Elisa

On enero 9, 2014 by La Quinta Pata

RETORNO

Todo da vueltas en mi cabeza en esta posición acurrucada en la que debo mantener los brazos en alto. Sostener las sábanas sin que rocen el cuerpo y cubriéndome absolutamente es un requisito indispensable para jugar. No sé porqué. Arrastrándome con la ayuda de las piernas sobre mi espalda por el colchón encuentro la posición adecuada. Estoy lista. Debo cuidar que no penetre ni un hilo de luz para evitar cualquier mínimo contacto visual con el exterior. De lo contrario, no se podrá emprender el viaje, quedaré en tierra y, si esto sucede, luego no tendré nada que contar o tendré que inventar sobre lo inventado. La competición consiste en tener el mejor cuento para narrar después de transportarse a un viaje inolvidable.
Tenía cuatro o cinco años…quizás más. Todavía compartíamos habitación con mi hermano Alfonso que es un año mayor que yo. Cada uno tomaba posición en las camas ubicadas estratégicamente una al lado de la otra. Desde allí, desde estos vehículos, nuestros viajes duraban unos pocos segundos. Antes de caer en el sueño profundo, nos contábamos dónde habíamos estado, qué experiencias habíamos tenido y, con lujo de detalles, cómo era la ciudad visitada esa noche. Creo que fue por esta época que pensé todas las ciudades del mundo con curiosidad y con una especie de extraña cercanía. Ya mayor me agrada creer que, por ello, la primera vez que estuve en la Plaza Catalunya sentí una felicidad similar a la que experimentaba sobre el colchón de mis transportaciones cotidianas de infancia.
Así fui construyendo mi libro de viajes en las invernales noches de un pueblo del Sur. A medida que inventábamos ciudades y calles, edificios y parques, aeropuertos y barcos, ríos y mares, yo iba trazando el mapa de un universo que, para entonces, ya tenía la imperiosa necesidad de ordenar.
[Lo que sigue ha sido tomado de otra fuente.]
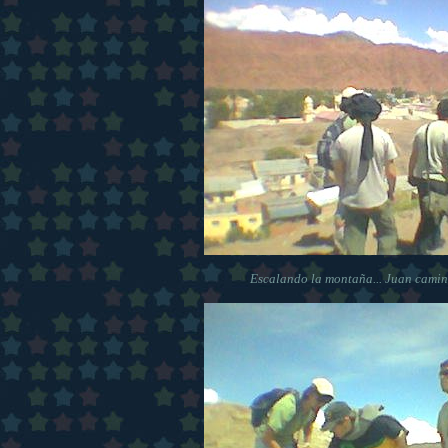
Escalando la montaña... Juan camin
Un día mamá nos contó que un artista llamado Joaquín Torres García fabricaba juguetes de madera. Yo tuve un muñeco de madera pintada que copiaba el estilo. Lo hacían los presos del Penal de Libertad para nosotros, los niños. Mucho tiempo después me di cuenta que casi todo cuanto me rodeaba tenía un aire a la Escuela del Sur: las rejas de los portales de jardines y puertas de algunas casas, los murales en las Escuelas públicas o en los edificios de oficinas, los cuadros, las láminas, los adornos en las casas, las escenografías, los juguetes para armar y, por supuesto, los muñecos de madera pintada. Líneas, formas y colores de un entorno que identificaban una estética.
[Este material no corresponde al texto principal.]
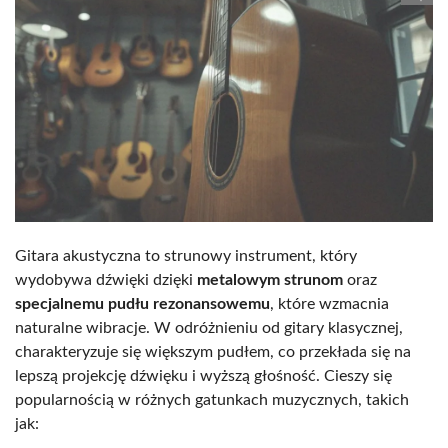
Gitara akustyczna to strunowy instrument, który
wydobywa dźwięki dzięki
metalowym strunom
oraz
specjalnemu pudłu rezonansowemu
, które wzmacnia
naturalne wibracje. W odróżnieniu od gitary klasycznej,
charakteryzuje się większym pudłem, co przekłada się na
lepszą projekcję dźwięku i wyższą głośność. Cieszy się
popularnością w różnych gatunkach muzycznych, takich
jak: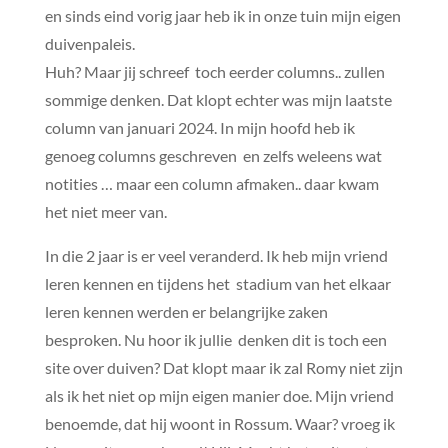
en sinds eind vorig jaar heb ik in onze tuin mijn eigen
duivenpaleis.
Huh? Maar jij schreef toch eerder columns.. zullen
sommige denken. Dat klopt echter was mijn laatste
column van januari 2024. In mijn hoofd heb ik
genoeg columns geschreven en zelfs weleens wat
notities … maar een column afmaken.. daar kwam
het niet meer van.
In die 2 jaar is er veel veranderd. Ik heb mijn vriend
leren kennen en tijdens het stadium van het elkaar
leren kennen werden er belangrijke zaken
besproken. Nu hoor ik jullie denken dit is toch een
site over duiven? Dat klopt maar ik zal Romy niet zijn
als ik het niet op mijn eigen manier doe. Mijn vriend
benoemde, dat hij woont in Rossum. Waar? vroeg ik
No sé qué fin llevó mi muñeco. Se perdió tal vez. Me gustaría recuperarlo, tenerlo conmigo hoy. Si ahora los viera, si los tuviera en mis manos un instante, tal vez como Proust -no dudo- sería capaz de experimentar sensaciones maravillosas. Tal vez, recuperaría lo que el terrible efecto del tiempo arrebata al sesgar la realidad para hacerla Literatura. Quizás, nuevamente entre mis dedos, mi muñeco pintado de rojo, azul y negro vuelva a tomar vida. Recorro los tramos de su geometría con los ojos cerrados. Me voy fundiendo en la madera y viajo hacia él. Soy el muñeco que se extravió tal vez en una maleta cualquiera que viaja por un mapa al revés. Atravieso esa geografía de derecha a izquierda, de abajo hacia arriba, según los puntos cardinales de Torres García. En cuestión de segundos veo el paisaje de Los Andes, giro hacia El Amazonas, el Ecuador abajo… En la vuelta “como maleta de loco” por cintas de aeropuertos, coches en autopistas, barcos en mares, vagones por rieles en montañas, canastos de bicicletas, patinetas. Cada parada del viaje es un descanso para mirar la distancia al horizonte y continuar, no sin antes dejar una piedrita en el camino. Aprieto con fuerza mis manos mientras sostienen en alto unas sábanas. Me acurruco en mi colchón. Mi cuerpo es otro. Invento lazos, creo puentes, trazo líneas. Vuelvo a decir hasta la vuelta, cuidate, te escribiré, hablamos por Skype y retorno al viaje.